PersistentVolume & PersistentVolumeClaim

Transcript:

The next topic to cover is how we can store data such that it will persist across container restarts. Containers are great by themselves. They represent this ephemeral file system that every time we create a new container, we're going to get a fresh new system. If we want data to persist across those restarts, we need to store those data in what is known as a persistent volume.

There are many different implementations of persistent volumes. When you think of cloud providers, these are often going to be the block storage devices that they offer. In Amazon, it would be EBS. In GCP, it's going to be a Compute Engine persistent disk.

You can also use things like network file shares as a persistent volume. But essentially, the persistent volume and persistent volume claims are Kubernetes' interface for creating, managing, and consuming storage that is going to outlive any particular pod.

One of the most important attributes of the storage are the access modes. One of the most common ones that you'll see are read-write-once. That is saying that you can mount this storage device with a single pod in a read-write mode. If it's already mounted to a pod and you try to mount it from another, that second one would fail. This is how most of those block storage devices are going to behave.

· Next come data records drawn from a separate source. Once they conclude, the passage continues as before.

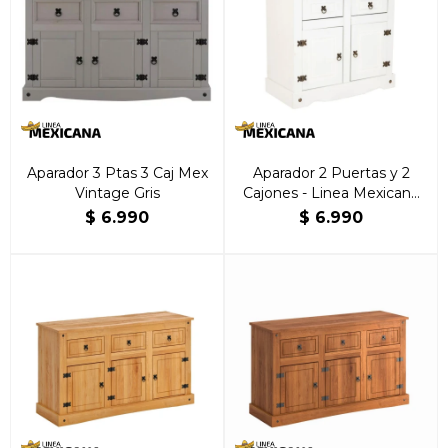
Aparador 3 Ptas 3 Caj Mex
Aparador 2 Puertas y 2
Vintage Gris
Cajones - Linea Mexicana
Blanco
$
6.990
$
6.990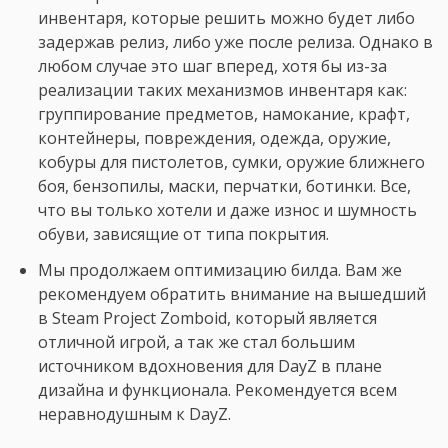
инвентаря, которые решить можно будет либо
задержав релиз, либо уже после релиза. Однако в
любом случае это шаг вперед, хотя бы из-за
реализации таких механизмов инвентаря как:
группирование предметов, намокание, крафт,
контейнеры, повреждения, одежда, оружие,
кобуры для пистолетов, сумки, оружие ближнего
боя, бензопилы, маски, перчатки, ботинки. Все,
что вы только хотели и даже износ и шумность
обуви, зависящие от типа покрытия.
Мы продолжаем оптимизацию билда. Вам же
рекомендуем обратить внимание на вышедший
в Steam Project Zomboid, который является
отличной игрой, а так же стал большим
источником вдохновения для DayZ в плане
дизайна и функционала. Рекомендуется всем
неравнодушным к DayZ.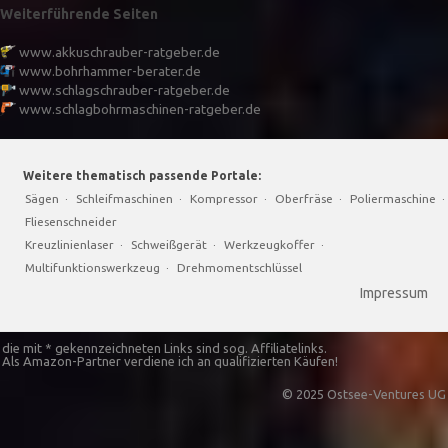
Weiterführende Seiten
www.akkuschrauber-ratgeber.de
www.bohrhammer-berater.de
www.schlagschrauber-ratgeber.de
www.schlagbohrmaschinen-ratgeber.de
Weitere thematisch passende Portale:
Sägen
·
Schleifmaschinen
·
Kompressor
·
Oberfräse
·
Poliermaschine
·
Fliesenschneider
Kreuzlinienlaser
·
Schweißgerät
·
Werkzeugkoffer
·
Multifunktionswerkzeug
·
Drehmomentschlüssel
Impressum
die mit * gekennzeichneten Links sind sog. Affiliatelinks.
Als Amazon-Partner verdiene ich an qualifizierten Käufen!
© 2025 Ostsee-Ventures UG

There's a little nuance here in that read-write-once actually allows multiple pods to mount it in a read-write fashion if they are on the same node, because it's associated with the node the container is running on. And so there's a new version of this that is read-write-once-pod, which actually limits it to a single pod, regardless of whether or not the other pods are on the same node.

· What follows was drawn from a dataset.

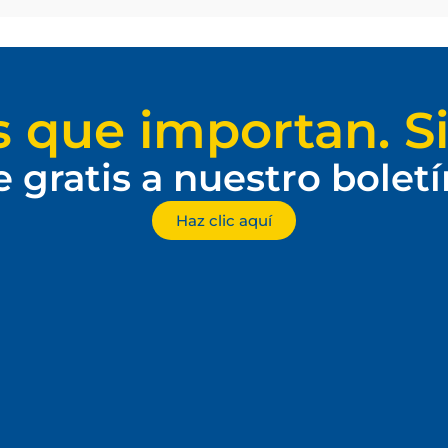
s que importan. Si
e gratis a nuestro bolet
Haz clic aquí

There's also read-only-many, and this allows multiple pods to mount it, but only in a read-only fashion. You would use this if you needed multiple pods to pull data from a single source, but the underlying storage didn't have a way to de-conflict multiple writes at the same time.

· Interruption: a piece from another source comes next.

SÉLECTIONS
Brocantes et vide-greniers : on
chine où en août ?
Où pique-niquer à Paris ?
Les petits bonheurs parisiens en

And then read-write-many allows multiple pods across multiple nodes to mount this volume and read and write to it simultaneously. These underlying implementations need to support handling those multiple writes in a consistent fashion.

These will often be things like NFS systems, which are already designed to handle this type of use case but generally have limitations in other areas, such as the speed at which you can access data.

Another very important configuration spec here is the reclaim policy for the storage class. This determines what should happen to the underlying persistent volume when the persistent volume claim is deleted.

In the retain case, the persistent volume—and therefore the disk it provisioned, or the volume it provisioned in the cloud—would remain. Versus if it's set to delete, when you delete that persistent volume claim, the underlying persistent volume will also go away. Retain can be safer, but it may leave some unattached persistent volumes that have no consumer in your cluster, which you'll have to clean up manually if the data are no longer needed.

You can provision persistent volumes and persistent volume claims directly, or within a stateful set, you can provide a template that will provision them dynamically.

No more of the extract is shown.